By and large, the news has been interpreted as an announcement of an impending divestiture of the business, which includes the Majestic brand, as well as supplies, apparel and fanware through licensing agreements with U.S. and international professional sports leagues, colleges and universities, and lifestyle brands.
While VF said its LSG business represents about half of the $1.1 billion in revenues earned by its imagewear coalition (as of 2015), analysts seem upbeat about the move.
“[It’s] probably a wise decision,” Sterne Agee CRT analyst Sam Poser wrote Sunday.
Despite its sizeable revenue contribution, Poser noted, “licensed sports does not appear to be aligned well with the overall outdoor, more rugged focus of VF.”

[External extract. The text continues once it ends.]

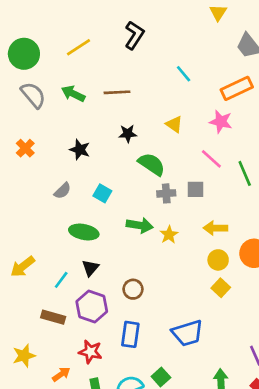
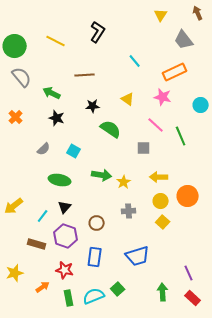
yellow line: (78, 47) -> (56, 41), turned 60
green arrow: (73, 94) -> (52, 93), moved
gray cross: (166, 193) -> (129, 211), moved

What’s more, explained UBS Investment Bank analyst Michael Binetti, the imagewear coalition, as a whole, was likely hurting VF’s margins more than helping them in recent years.
“Selling LSG would make strategic sense in our view as VF transitions its portfolio toward higher growth/higher margin businesses,” Binetti wrote today. “We estimate imagewear has been a 120 basis points drag to VF’s three-year revenue compound annual growth rate and margins have a ceiling due to royalties.”
Binetti added, “Importantly, LSG has limited growth potential as VF can’t really open owned stores, category expansion is limited (no footwear opportunity), and the sports LSG manufactures for are U.S.-focused with limited international expansion.”
Both Binetti and Poser favor a potential divestiture and expect VF to ramp up its M&A activity sooner rather than later.
“We think M&A potential is high for VFC in ’16, and news that VFC plans to dispose of low margin/low growth assets should be an early reminder that the company is serious about bolstering shareholder returns in 2016,” Binetti said.